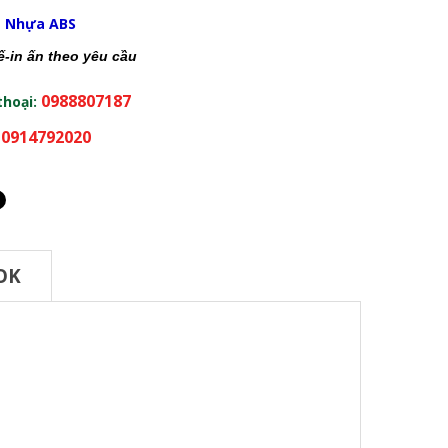
:
Nhựa ABS
kế-in ấn theo yêu cầu
0988807187
thoại:
0914792020
:
OK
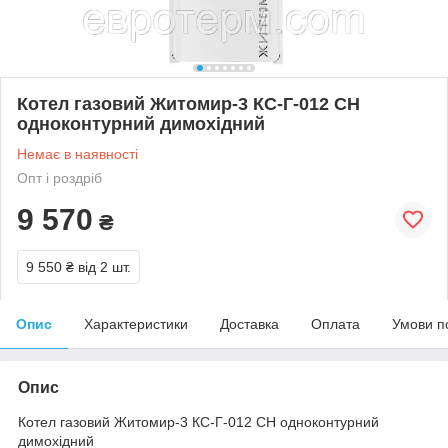
Котел газовий Житомир-3 КС-Г-012 СН
одноконтурний димохідний
Немає в наявності
Опт і роздріб
9 570
₴
9 550 ₴
від 2 шт.
Опис
Характеристики
Доставка
Оплата
Умови п
Опис
Котел газовий Житомир-3 КС-Г-012 СН одноконтурний
димохідний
- - - -
Which lines above contain the word "Котел"? Copy each one.

Котел газовий Житомир-3 КС-Г-012 СН
Котел газовий Житомир-3 КС-Г-012 СН одноконтурний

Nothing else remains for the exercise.